SSTL will develop the spacecraft platform that will carry the Lazuli observatory beyond Earth orbit into deep space. The mission was unveiled by Schmidt Sciences at a meeting of the American Astronomical Society.
The telescope is designed to become the first full-scale privately funded space telescope, featuring a primary mirror larger than that of the Hubble Space Telescope.

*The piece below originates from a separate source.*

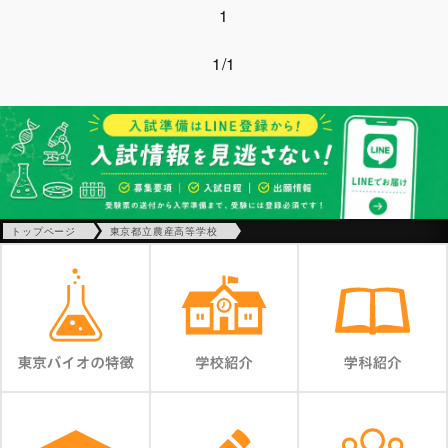
1
1/1
トップページ
東京都立農産高等学校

The observatory will carry a range of scientific instruments including a wide-field camera, integral-field spectrograph and coronagraph to study exoplanets, supernovae and transient cosmic events.
SSTL said its platform will provide the precision pointing, propulsion and communications systems required to place and operate the observatory in a stable deep-space orbit.
The company plans to apply its rapid development model—originally demonstrated through projects such as the Carbonite programme—to enable large scientific missions to be delivered more quickly and at lower cost.
“While SSTL is known for small satellites, ‘small’ has always described our approach, not the size of the satellite — and certainly not our ambition,” said Andrew Cawthorne.
“Lazuli is a powerful example of how that philosophy can scale to enable a new generation of deep-space science missions,” Cawthorne added.
The Lazuli observatory forms part of a broader effort to combine rapid spacecraft development, open data access and global scientific collaboration in order to lower barriers to advanced astronomy research.
Launch of the telescope is currently anticipated before the end of the decade, with the mission aiming to demonstrate that innovative engineering approaches can deliver major scientific capabilities faster and at lower cost than traditional large-scale space programmes.